My own behaviour: I missed an important meeting once. I beat myself up about it but I just genuinely forgot and it slipped my mind because it didn't come up in my diary. Supervisor uses this against me, and says I am a bad student. I am genuinely trying very hard but I feel that nothing is good enough. I gave a presentation of research and deliberately simplified it for the audience, but got flagged as a "concern". Unfortunately got stressed and for a couple of months did less than 2-3 hours a day, because I was just sleeping all the time out of exhaustion. I am over that now, but my supervisor is more severe than ever when I told him.

Social: I have an office but the other students are not in often, so I have spent a year mostly working at a desk on my own. A few other students in the department, but doing technical subjects, in contrast to mine. Still have a friend network apart from PhD, as haven't really bonded with PhD students.

D

I should add, I am trying to find positive solutions. I am coming up to my annual review. I have booked an appointment with the university counselling service simply because I do not know who else to talk to and ask whether my PhD supervisor is too controlling. I would like to switch supervisors but I am afraid of it being used against me and that I may be failed or chucked off at the annual review venture. I don't know if I should say anything in my annual review. It feels like a work review, where you can't tell your boss that you find the job really tough.
My supervisor applied for the funding, so I do not know if it is possible. I find it hard to have agency in this environment, because I do not respond well to the "tough" bootcamp approach, and I don't know how to initiate industry partnerships and feel I have to ask his permission for everything. I also want a second supervisor who gets my research, possibly out of the environment. It would be so nice to hear a "yes, well done" at some stage.

D

I just wondered, is it normal to sit in front of a computer all year, typing and reading online papers? I have no idea if I am going about this the right way. It is rather isolating. Is a PhD just one of those tough things, like military bootcamp or being in domestic service, or am I having an odd experience of it? My supervisor says I am rubbish, but I just sit here working all year. Am I doing something wrong? Am I supposed to write papers for conferences or ask to teach or something? I have decided just to imagine I am some kind of indentured person with no rights and then focus on the things I can change (asking for the second supervisor I want, tell him what conferences I want to present at). Or is it the case that most PhD students don't do so well, don't complete on time, but it just doesn't bother them?

S

It does depend slightly on which field your PhD is in, but no, this does not seem a normal way of doing a PhD. Obviously, there will be times when all you do is read and type, but this should be interspersed with other activities which are contributing to your skillset. These activities include presenting your work at conferences, attending workshops/training (either at your uni or sometimes externally), and teaching.

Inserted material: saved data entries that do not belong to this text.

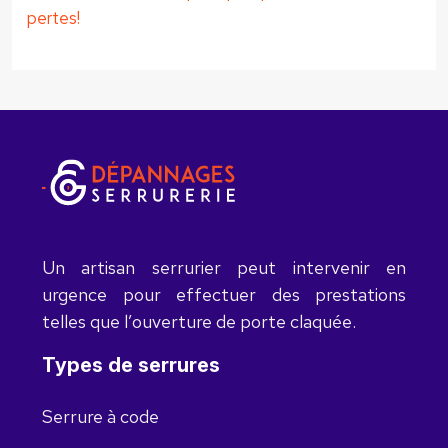
pertes!
Un artisan serrurier peut intervenir en
urgence pour effectuer des prestations
telles que l’ouverture de porte claquée.
Types de serrures
Serrure à code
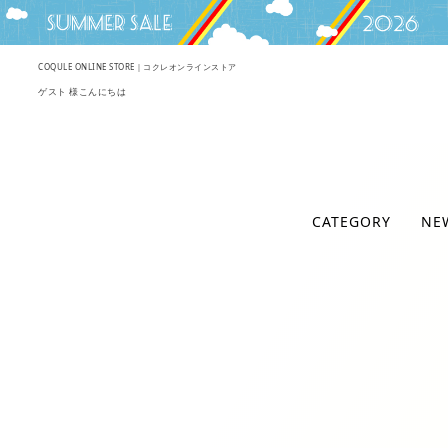
COQULE ONLINE STORE｜コクレオンラインストア
ゲスト 様こんにちは
CATEGORY
NE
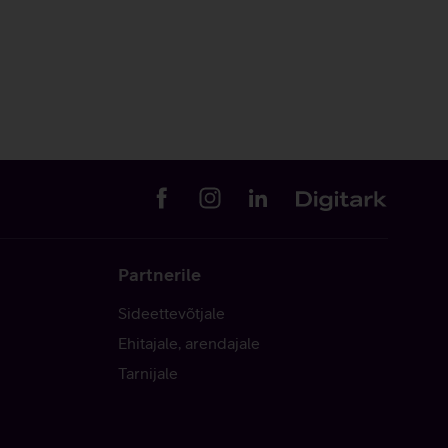
Partnerile
Sideettevõtjale
Ehitajale, arendajale
Tarnijale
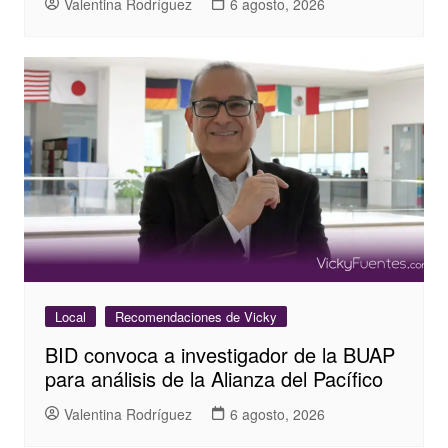
Valentina Rodríguez
6 agosto, 2026
Local
Recomendaciones de Vicky
BID convoca a investigador de la BUAP
para análisis de la Alianza del Pacífico
Valentina Rodríguez
6 agosto, 2026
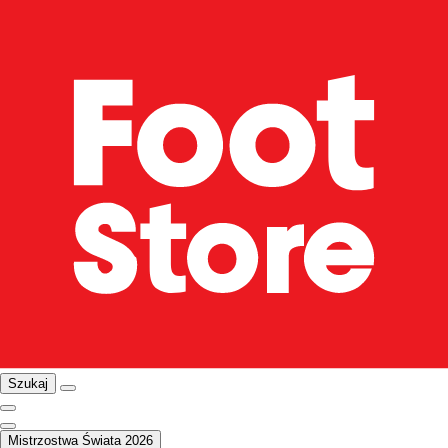
Szukaj
Mistrzostwa Świata 2026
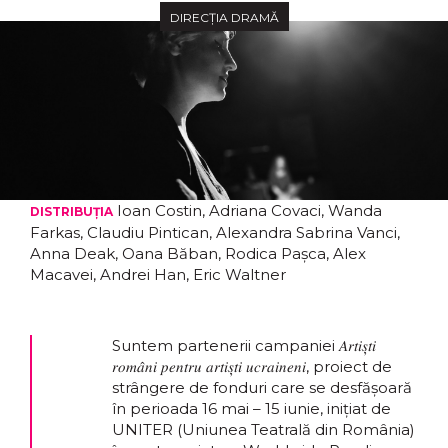
DIRECȚIA DRAMĂ
Ioan Costin, Adriana Covaci, Wanda
DISTRIBUȚIA
Farkas, Claudiu Pintican, Alexandra Sabrina Vanci,
Anna Deak, Oana Băban, Rodica Pașca, Alex
Macavei, Andrei Han, Eric Waltner
Suntem partenerii campaniei 𝐴𝑟𝑡𝑖𝑠̦𝑡𝑖
𝑟𝑜𝑚𝑎̂𝑛𝑖 𝑝𝑒𝑛𝑡𝑟𝑢 𝑎𝑟𝑡𝑖𝑠̦𝑡𝑖 𝑢𝑐𝑟𝑎𝑖𝑛𝑒𝑛𝑖, proiect de
strângere de fonduri care se desfășoară
în perioada 16 mai – 15 iunie, inițiat de
UNITER (Uniunea Teatrală din România)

Just to give you a flavour of what you could be doing, I did the following during my time as a PhD student:
Year 1: multiple training courses at the uni, presented a poster at an internal uni mini-conference
Year 2: attended a UK conference to present a poster, gave a talk at another, presented my work multiple times within the department and for my industrial sponsor, 8-10 hr per week teaching
Year 3: attended a week-long training course in the US, presented at a UK conference, presented at a conference in Greece, presented multiple times internally/for my sponsor, approx 8 hr per week teaching

Of course, you have to work hard at doing a PhD and a hell of a lot of it is just solid hard work with no respite (a bit like the domestic service you mention!). However, other parts of it should be enjoyable, giving you the opportunity to put your work out there and get feedback from experts in your field, as well as learning new skills (presenting, teaching etc.) I wonder if there is someone other than your supervisor you could talk to, perhaps someone not attached to your project - at my uni we were assigned an advisor, who was an academic in another department who I could go to with any issues without fear of them telling my supervisor. Do you have anyone like this you can go to? I really think something will need to change, as the way you are working doesn't sound sustainable to me. Hopefully others will be along soon with some advice on how to deal with your supervisor.